Problem:
The data below is to be repeated in full, exactly as shown.

Source information:
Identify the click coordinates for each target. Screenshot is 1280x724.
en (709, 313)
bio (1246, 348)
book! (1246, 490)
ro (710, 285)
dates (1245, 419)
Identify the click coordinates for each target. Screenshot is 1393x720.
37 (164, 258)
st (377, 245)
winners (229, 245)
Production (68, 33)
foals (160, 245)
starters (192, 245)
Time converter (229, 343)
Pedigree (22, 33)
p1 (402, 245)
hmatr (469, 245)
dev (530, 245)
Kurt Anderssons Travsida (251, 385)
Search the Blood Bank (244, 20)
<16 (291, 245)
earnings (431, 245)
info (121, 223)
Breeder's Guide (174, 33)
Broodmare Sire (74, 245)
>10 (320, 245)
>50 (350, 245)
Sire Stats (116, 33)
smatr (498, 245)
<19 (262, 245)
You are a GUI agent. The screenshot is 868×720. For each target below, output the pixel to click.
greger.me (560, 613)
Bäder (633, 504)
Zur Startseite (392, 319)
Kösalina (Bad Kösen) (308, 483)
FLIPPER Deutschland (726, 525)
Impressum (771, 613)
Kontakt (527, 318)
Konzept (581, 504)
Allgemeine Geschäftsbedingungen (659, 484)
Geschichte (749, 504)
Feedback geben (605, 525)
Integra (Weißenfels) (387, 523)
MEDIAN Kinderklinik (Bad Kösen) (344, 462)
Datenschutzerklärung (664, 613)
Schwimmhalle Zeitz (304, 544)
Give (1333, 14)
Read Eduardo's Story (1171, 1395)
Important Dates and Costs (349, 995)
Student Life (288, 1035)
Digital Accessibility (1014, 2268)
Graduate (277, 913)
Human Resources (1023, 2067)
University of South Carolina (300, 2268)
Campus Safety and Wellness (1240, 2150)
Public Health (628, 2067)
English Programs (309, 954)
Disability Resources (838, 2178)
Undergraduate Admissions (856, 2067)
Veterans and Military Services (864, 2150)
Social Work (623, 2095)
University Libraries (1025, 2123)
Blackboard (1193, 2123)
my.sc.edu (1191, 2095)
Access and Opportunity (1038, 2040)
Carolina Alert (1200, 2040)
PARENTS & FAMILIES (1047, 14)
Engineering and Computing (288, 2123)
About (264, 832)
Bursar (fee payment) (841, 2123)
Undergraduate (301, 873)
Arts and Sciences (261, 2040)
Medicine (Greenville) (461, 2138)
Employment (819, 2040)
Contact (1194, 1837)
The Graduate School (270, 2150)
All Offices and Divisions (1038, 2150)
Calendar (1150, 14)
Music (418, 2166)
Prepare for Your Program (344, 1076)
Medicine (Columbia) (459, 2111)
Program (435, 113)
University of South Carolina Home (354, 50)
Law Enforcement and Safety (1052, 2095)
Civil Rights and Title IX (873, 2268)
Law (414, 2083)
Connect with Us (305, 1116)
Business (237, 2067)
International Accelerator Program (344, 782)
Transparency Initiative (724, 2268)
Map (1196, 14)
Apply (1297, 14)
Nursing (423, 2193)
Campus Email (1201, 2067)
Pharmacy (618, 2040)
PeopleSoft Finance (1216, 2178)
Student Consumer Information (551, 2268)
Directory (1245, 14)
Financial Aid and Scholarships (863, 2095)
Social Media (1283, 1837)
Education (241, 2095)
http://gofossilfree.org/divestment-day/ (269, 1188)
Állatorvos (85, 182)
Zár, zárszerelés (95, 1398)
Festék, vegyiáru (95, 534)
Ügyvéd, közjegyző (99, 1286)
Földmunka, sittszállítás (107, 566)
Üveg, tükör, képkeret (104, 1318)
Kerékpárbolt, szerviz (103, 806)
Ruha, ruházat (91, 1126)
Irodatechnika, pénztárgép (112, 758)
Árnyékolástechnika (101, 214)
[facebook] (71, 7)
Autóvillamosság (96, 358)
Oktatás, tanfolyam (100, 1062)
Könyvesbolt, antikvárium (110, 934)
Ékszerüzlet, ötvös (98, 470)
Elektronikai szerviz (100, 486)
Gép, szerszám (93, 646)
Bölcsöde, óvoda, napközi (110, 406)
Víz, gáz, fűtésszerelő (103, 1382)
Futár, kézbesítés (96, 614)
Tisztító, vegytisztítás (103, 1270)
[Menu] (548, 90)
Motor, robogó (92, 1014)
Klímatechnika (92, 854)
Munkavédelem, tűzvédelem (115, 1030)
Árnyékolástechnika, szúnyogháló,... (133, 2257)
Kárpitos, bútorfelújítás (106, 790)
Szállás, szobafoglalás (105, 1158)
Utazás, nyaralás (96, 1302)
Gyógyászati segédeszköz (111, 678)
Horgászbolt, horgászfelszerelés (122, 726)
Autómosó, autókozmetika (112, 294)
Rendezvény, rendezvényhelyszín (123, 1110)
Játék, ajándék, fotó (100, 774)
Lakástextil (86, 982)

Response for this exercise:
Identify the click coordinates for each target. Screenshot is 1280x724.
en (709, 313)
bio (1246, 348)
book! (1246, 490)
ro (710, 285)
dates (1245, 419)
Identify the click coordinates for each target. Screenshot is 1393x720.
37 (164, 258)
st (377, 245)
winners (229, 245)
Production (68, 33)
foals (160, 245)
starters (192, 245)
Time converter (229, 343)
Pedigree (22, 33)
p1 (402, 245)
hmatr (469, 245)
dev (530, 245)
Kurt Anderssons Travsida (251, 385)
Search the Blood Bank (244, 20)
<16 (291, 245)
earnings (431, 245)
info (121, 223)
Breeder's Guide (174, 33)
Broodmare Sire (74, 245)
>10 (320, 245)
>50 (350, 245)
Sire Stats (116, 33)
smatr (498, 245)
<19 (262, 245)
You are a GUI agent. The screenshot is 868×720. For each target below, output the pixel to click.
greger.me (560, 613)
Bäder (633, 504)
Zur Startseite (392, 319)
Kösalina (Bad Kösen) (308, 483)
FLIPPER Deutschland (726, 525)
Impressum (771, 613)
Kontakt (527, 318)
Konzept (581, 504)
Allgemeine Geschäftsbedingungen (659, 484)
Geschichte (749, 504)
Feedback geben (605, 525)
Integra (Weißenfels) (387, 523)
MEDIAN Kinderklinik (Bad Kösen) (344, 462)
Datenschutzerklärung (664, 613)
Schwimmhalle Zeitz (304, 544)
Give (1333, 14)
Read Eduardo's Story (1171, 1395)
Important Dates and Costs (349, 995)
Student Life (288, 1035)
Digital Accessibility (1014, 2268)
Graduate (277, 913)
Human Resources (1023, 2067)
University of South Carolina (300, 2268)
Campus Safety and Wellness (1240, 2150)
Public Health (628, 2067)
English Programs (309, 954)
Disability Resources (838, 2178)
Undergraduate Admissions (856, 2067)
Veterans and Military Services (864, 2150)
Social Work (623, 2095)
University Libraries (1025, 2123)
Blackboard (1193, 2123)
my.sc.edu (1191, 2095)
Access and Opportunity (1038, 2040)
Carolina Alert (1200, 2040)
PARENTS & FAMILIES (1047, 14)
Engineering and Computing (288, 2123)
About (264, 832)
Bursar (fee payment) (841, 2123)
Undergraduate (301, 873)
Arts and Sciences (261, 2040)
Medicine (Greenville) (461, 2138)
Employment (819, 2040)
Contact (1194, 1837)
The Graduate School (270, 2150)
All Offices and Divisions (1038, 2150)
Calendar (1150, 14)
Music (418, 2166)
Prepare for Your Program (344, 1076)
Medicine (Columbia) (459, 2111)
Program (435, 113)
University of South Carolina Home (354, 50)
Law Enforcement and Safety (1052, 2095)
Civil Rights and Title IX (873, 2268)
Law (414, 2083)
Connect with Us (305, 1116)
Business (237, 2067)
International Accelerator Program (344, 782)
Transparency Initiative (724, 2268)
Map (1196, 14)
Apply (1297, 14)
Nursing (423, 2193)
Campus Email (1201, 2067)
Pharmacy (618, 2040)
PeopleSoft Finance (1216, 2178)
Student Consumer Information (551, 2268)
Directory (1245, 14)
Financial Aid and Scholarships (863, 2095)
Social Media (1283, 1837)
Education (241, 2095)
http://gofossilfree.org/divestment-day/ (269, 1188)
Állatorvos (85, 182)
Zár, zárszerelés (95, 1398)
Festék, vegyiáru (95, 534)
Ügyvéd, közjegyző (99, 1286)
Földmunka, sittszállítás (107, 566)
Üveg, tükör, képkeret (104, 1318)
Kerékpárbolt, szerviz (103, 806)
Ruha, ruházat (91, 1126)
Irodatechnika, pénztárgép (112, 758)
Árnyékolástechnika (101, 214)
[facebook] (71, 7)
Autóvillamosság (96, 358)
Oktatás, tanfolyam (100, 1062)
Könyvesbolt, antikvárium (110, 934)
Ékszerüzlet, ötvös (98, 470)
Elektronikai szerviz (100, 486)
Gép, szerszám (93, 646)
Bölcsöde, óvoda, napközi (110, 406)
Víz, gáz, fűtésszerelő (103, 1382)
Futár, kézbesítés (96, 614)
Tisztító, vegytisztítás (103, 1270)
[Menu] (548, 90)
Motor, robogó (92, 1014)
Klímatechnika (92, 854)
Munkavédelem, tűzvédelem (115, 1030)
Árnyékolástechnika, szúnyogháló,... (133, 2257)
Kárpitos, bútorfelújítás (106, 790)
Szállás, szobafoglalás (105, 1158)
Utazás, nyaralás (96, 1302)
Gyógyászati segédeszköz (111, 678)
Horgászbolt, horgászfelszerelés (122, 726)
Autómosó, autókozmetika (112, 294)
Rendezvény, rendezvényhelyszín (123, 1110)
Játék, ajándék, fotó (100, 774)
Lakástextil (86, 982)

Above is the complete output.